Those great concerts that stay with you, the ones that become part of who you are, resurface in fragments scattered across the senses: a single chord, a snapshot of the stage committed to memory with a blink, a whiff of dry ice as it hits the back of your throat, and above all the thrum in your chest when you leave the venue, look back and think to yourself: damn, that was a night.
You don’t expect to get that rush from a tech conference.
This month was the tenth anniversary of Emerging Tech 2004. We had a sense it was special at the time, but hindsight makes it increasingly obvious how significant it was, to be ranked alongside the blogging-era SxSW Interactive, back when most of the attendees could fit into Bruce Sterling’s house, as opposed to spilling over into Oklahoma. Except this one I was lucky enough to attend.
For context: after the dot-com bubble burst, as imaginary money vanished and real money got stuffed in mattresses, there was a retrenchment: in the UK and Europe, academia and quasi-academic institutions like the BBC served as a kind of safe harbour where it was possible to make a living and produce innovative tech without worrying about burn rates and coming in one day to find the Aerons repossessed, not least because the BBC didn’t do Aerons. Too much of that work foundered for other reasons, but that’s another story, and not mine. In North America, the stepping-back and reckoning took place out of the commercial glare, as blogging took hold and people began building creative extensions upon the structures that reinforced its organic connectedness. By 2004, the war in Iraq also impinged upon things, and the military presence at ETech took many by surprise; the awkward segue from Roomba to PackBot feels like an early hint of the era of the drone. These days we have a clearer, if gloomier sense of how innovation can be repurposed in both directions.
The highlight that everyone remembers was the launch of Flickr, one of the first of its kind and the first to go big; it now exists more as a peg on which to hang internet reckons than a place to share photographs, which is why I’ll skip it except to say that Ludicorp’s talk on ‘transcendent interactions’ feels especially poignant having seen Glitch arrive and say goodnight. Eventually Stewart and Cal and Eric and their team will build that damn game and make it last, even if it takes another few iterations of spinning off really nice non-gamey things for cash and prizes.

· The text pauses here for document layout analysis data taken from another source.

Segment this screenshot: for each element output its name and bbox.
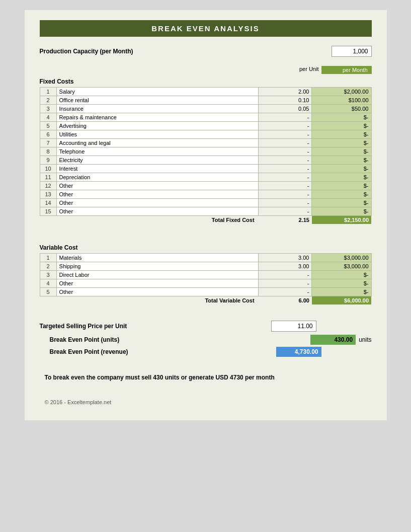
row-num: 4 (40, 113, 56, 122)
selling-price-value[interactable]: 11.00 (271, 321, 316, 332)
production-row: Production Capacity (per Month) 1,000 (40, 46, 372, 57)
variable-cost-total-label: Total Variable Cost (40, 296, 259, 305)
fixed-cost-row: 3 Insurance 0.05 $50.00 (40, 105, 371, 113)
fixed-cost-row: 1 Salary 2.00 $2,000.00 (40, 88, 371, 96)
page-title: BREAK EVEN ANALYSIS (40, 20, 372, 37)
page: BREAK EVEN ANALYSIS Production Capacity … (25, 10, 387, 420)
row-name: Other (56, 288, 259, 296)
row-num: 9 (40, 156, 56, 165)
selling-price-row: Targeted Selling Price per Unit 11.00 (40, 321, 372, 332)
row-per-month: $- (312, 165, 371, 173)
bep-revenue-row: Break Even Point (revenue) 4,730.00 (40, 347, 372, 357)
row-per-unit: - (259, 147, 312, 156)
row-per-month: $- (312, 173, 371, 182)
fixed-cost-row: 2 Office rental 0.10 $100.00 (40, 96, 371, 105)
production-label: Production Capacity (per Month) (40, 48, 332, 55)
bep-units-suffix: units (359, 336, 371, 343)
row-name: Electricity (56, 156, 259, 165)
fixed-cost-row: 10 Interest - $- (40, 165, 371, 173)
row-per-unit: - (259, 130, 312, 139)
row-name: Other (56, 279, 259, 288)
row-per-month: $2,000.00 (312, 88, 371, 96)
row-per-unit: 3.00 (259, 254, 312, 262)
row-name: Interest (56, 165, 259, 173)
fixed-cost-total-label: Total Fixed Cost (40, 216, 259, 224)
row-per-month: $- (312, 182, 371, 190)
row-per-unit: - (259, 271, 312, 279)
variable-cost-row: 2 Shipping 3.00 $3,000.00 (40, 262, 371, 271)
row-per-month: $- (312, 156, 371, 165)
row-per-unit: - (259, 182, 312, 190)
row-num: 10 (40, 165, 56, 173)
row-num: 7 (40, 139, 56, 147)
row-name: Advertising (56, 122, 259, 130)
variable-costs-table: 1 Materials 3.00 $3,000.00 2 Shipping 3.… (40, 253, 372, 305)
row-num: 15 (40, 207, 56, 216)
fixed-costs-table: 1 Salary 2.00 $2,000.00 2 Office rental … (40, 87, 372, 224)
variable-cost-total-unit: 6.00 (259, 296, 312, 305)
row-per-unit: 3.00 (259, 262, 312, 271)
row-per-unit: - (259, 279, 312, 288)
row-per-month: $- (312, 130, 371, 139)
fixed-cost-row: 7 Accounting and legal - $- (40, 139, 371, 147)
row-num: 3 (40, 271, 56, 279)
bep-units-value: 430.00 (310, 335, 356, 345)
fixed-cost-row: 5 Advertising - $- (40, 122, 371, 130)
row-num: 5 (40, 122, 56, 130)
production-value[interactable]: 1,000 (332, 46, 372, 57)
summary-text: To break even the company must sell 430 … (40, 374, 372, 381)
row-num: 8 (40, 147, 56, 156)
row-num: 2 (40, 262, 56, 271)
fixed-cost-row: 11 Depreciation - $- (40, 173, 371, 182)
row-per-unit: - (259, 156, 312, 165)
fixed-cost-total-month: $2,150.00 (312, 216, 371, 224)
row-per-month: $- (312, 113, 371, 122)
row-name: Salary (56, 88, 259, 96)
row-per-month: $- (312, 190, 371, 199)
selling-price-label: Targeted Selling Price per Unit (40, 323, 271, 330)
row-per-unit: 0.10 (259, 96, 312, 105)
row-per-month: $3,000.00 (312, 262, 371, 271)
row-per-unit: 2.00 (259, 88, 312, 96)
row-name: Office rental (56, 96, 259, 105)
row-per-unit: - (259, 190, 312, 199)
row-name: Shipping (56, 262, 259, 271)
row-name: Other (56, 182, 259, 190)
row-per-unit: - (259, 165, 312, 173)
row-name: Other (56, 207, 259, 216)
per-unit-header: per Unit (276, 66, 321, 74)
row-per-month: $- (312, 207, 371, 216)
row-per-unit: - (259, 139, 312, 147)
variable-cost-row: 4 Other - $- (40, 279, 371, 288)
row-per-unit: - (259, 173, 312, 182)
row-num: 1 (40, 254, 56, 262)
row-name: Repairs & maintenance (56, 113, 259, 122)
fixed-cost-row: 8 Telephone - $- (40, 147, 371, 156)
row-num: 14 (40, 199, 56, 207)
row-per-month: $- (312, 279, 371, 288)
row-name: Other (56, 199, 259, 207)
row-per-unit: - (259, 122, 312, 130)
row-per-month: $- (312, 147, 371, 156)
variable-cost-total-row: Total Variable Cost 6.00 $6,000.00 (40, 296, 371, 305)
variable-cost-row: 5 Other - $- (40, 288, 371, 296)
row-num: 6 (40, 130, 56, 139)
bep-revenue-label: Break Even Point (revenue) (50, 348, 276, 355)
row-per-unit: 0.05 (259, 105, 312, 113)
row-per-month: $100.00 (312, 96, 371, 105)
row-num: 13 (40, 190, 56, 199)
row-name: Utilities (56, 130, 259, 139)
row-name: Accounting and legal (56, 139, 259, 147)
fixed-cost-row: 6 Utilities - $- (40, 130, 371, 139)
row-name: Telephone (56, 147, 259, 156)
row-per-month: $3,000.00 (312, 254, 371, 262)
row-per-unit: - (259, 207, 312, 216)
footer: © 2016 - Exceltemplate.net (40, 399, 372, 405)
fixed-cost-row: 14 Other - $- (40, 199, 371, 207)
row-per-month: $- (312, 199, 371, 207)
row-name: Other (56, 190, 259, 199)
variable-cost-row: 3 Direct Labor - $- (40, 271, 371, 279)
row-num: 2 (40, 96, 56, 105)
row-per-unit: - (259, 199, 312, 207)
variable-costs-label: Variable Cost (40, 244, 372, 251)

[A late update: it was amiss of me to neglect Findery, which sustains the whimsical, playful sensibility of GNE by inscribing memories on maps; I don't give it enough attention, perhaps because I don't get out enough.]
It also saw the unveiling of Life Hacks, which like too many things on the internet evolved into a morass of wrongheaded obsession, gear-driven oneupmanship and competing bullshit orthodoxies that drove its most prominent advocates to torch and flee the place. To this day, Danny denies being a stealth agent for the stationery industry.
But there are other things I take away from those few days, as both treasured memories and continual reference points for how I approach the web today. Here are a few:
danah boyd, ‘Revenge of the User’ (summary)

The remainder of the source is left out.